Crazy!
Katie Beth and I can both attest to this. She has seven (yes 7) younger siblings, and I have four. It's a good thing I love kids, because wow, it looks like I plan on working with them some day!
Oddly enough, kids (or students, as I should really call the children I'm teaching) bring out the weirdness in me, the eccentricities that are almost embarrassing.
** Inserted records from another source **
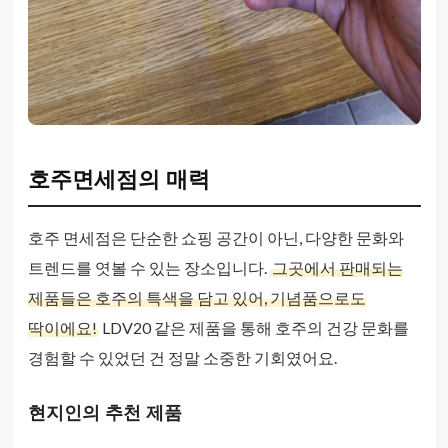
호주면세점의 매력
호주 면세점은 단순한 쇼핑 공간이 아닌, 다양한 문화와
트렌드를 엿볼 수 있는 장소입니다.
그곳에서 판매되는
제품들은 호주의 특색을 담고 있어, 기념품으로도
딱이에요!
LDV20 같은 제품을 통해 호주의 건강 문화를
경험할 수 있었던 건 정말 소중한 기회였어요.
현지인의 추천 제품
I find myself saying things like, "Let's do this for the halibut, because we like fish!" (a saying I got from another crazy, beloved teacher) or things like, "As much as you guys like each other, it's not appropriate to hang all over one another," (to a couple of middle school boys who can't stop messing around with each other), or taking my baton (because I teach music) and balancing it on my nose, point down while I'm waiting for the students to notice that I'm trying to get them quiet so we can either start the day or continue with whatever we were doing before they got distracted.
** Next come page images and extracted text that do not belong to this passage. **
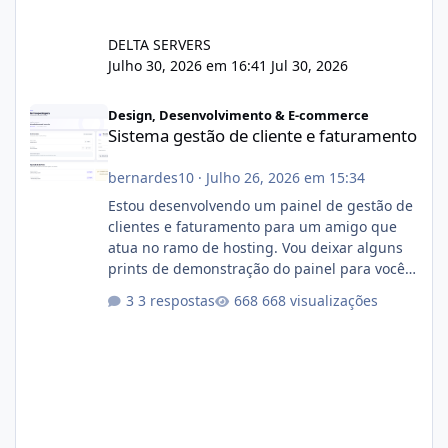
DELTA SERVERS
Julho 30, 2026 em 16:41
Jul 30, 2026
Sistema gestão de cliente e faturamento
Design, Desenvolvimento & E-commerce
Sistema gestão de cliente e faturamento
bernardes10
·
Julho 26, 2026 em 15:34
Estou desenvolvendo um painel de gestão de
clientes e faturamento para um amigo que
atua no ramo de hosting. Vou deixar alguns
prints de demonstração do painel para vocês
darem a opinião de vocês. O sistema já está
3 respostas
668 visualizações
com cerca de 80% concluído e conta com
gerenciamento de servidores de jogos, VPS e
hospedagem cPanel. Fico no aguardo do
feedback de vocês. TMJ! 🚀 Aceito críticas
construtivas!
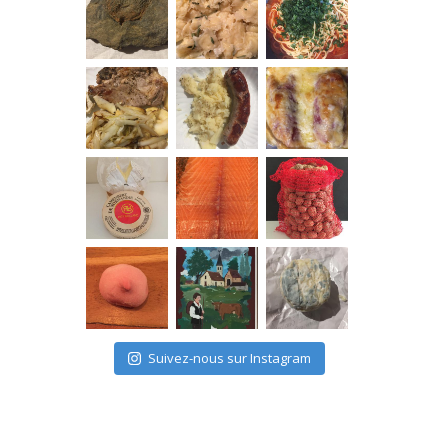
Suivez-nous sur Instagram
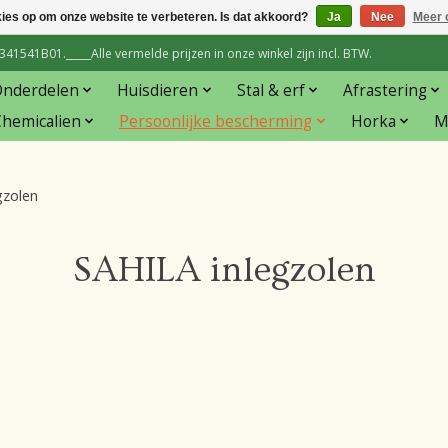
kies op om onze website te verbeteren. Is dat akkoord?
Ja
Nee
Meer 
1541B01._____Alle vermelde prijzen in onze winkel zijn incl. BTW.
Onderdelen
Huisdieren
Stal & erf
Afrastering
hemicalien
Persoonlijke bescherming
Horka
M
gzolen
SAHILA inlegzolen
I've also been known to completely lick my baton, suck on the handle, and then stick it in my armpit and scratch my back in front of the kids on several different occasions just to get them to quit touching it. Oh the awesome ideas I get from my cooperating teacher.
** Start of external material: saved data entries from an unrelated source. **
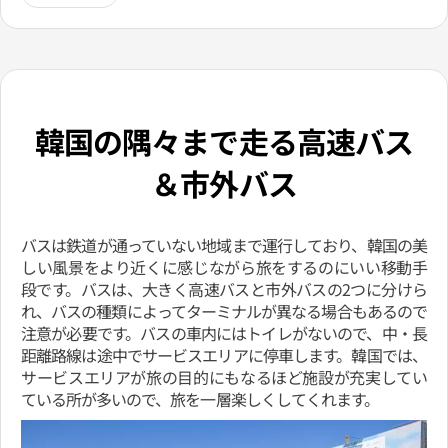
韓国の隅々まで走る高速バス
＆市外バス
バスは鉄道が通っていない地域まで運行しており、韓国の美
しい風景をより近くに感じながら旅をするのにいい移動手
段です。バスは、大きく高速バスと市外バスの2つに分けら
れ、バスの種類によってターミナルが異なる場合もあるので
注意が必要です。バスの車内にはトイレがないので、中・長
距離路線は途中でサービスエリアに停車します。韓国では、
サービスエリアが旅の目的にもなるほど施設が充実してい
ている所が多いので、旅を一層楽しくしてくれます。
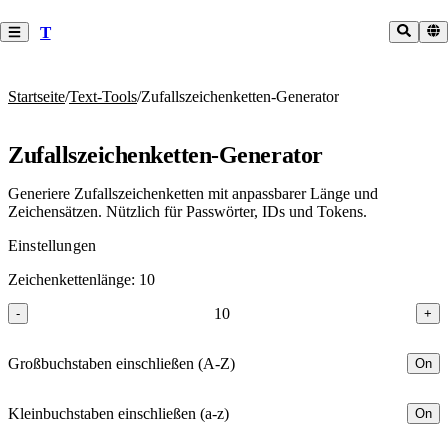
T
Startseite
/
Text-Tools
/
Zufallszeichenketten-Generator
Zufallszeichenketten-Generator
Generiere Zufallszeichenketten mit anpassbarer Länge und
Zeichensätzen. Nützlich für Passwörter, IDs und Tokens.
Einstellungen
Zeichenkettenlänge
:
10
10
-
+
Großbuchstaben einschließen (A-Z)
On
Kleinbuchstaben einschließen (a-z)
On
The weirdness last night was very obvious however, not with my students, but with my six-year-old little sister, LA, who decided that she would use Mom's camera (I'm living at home during my student teaching) to take pictures of me while we were waiting for my other little sister, MA, so they could watch a short movie.
Behold:
Me being normal:
Me pondering being weird:
Me trying to scare LA:
Yeah...
~H
Michael's right. That's terrifying. But not as terrifying as the time your mom shot us with the Nerf gun.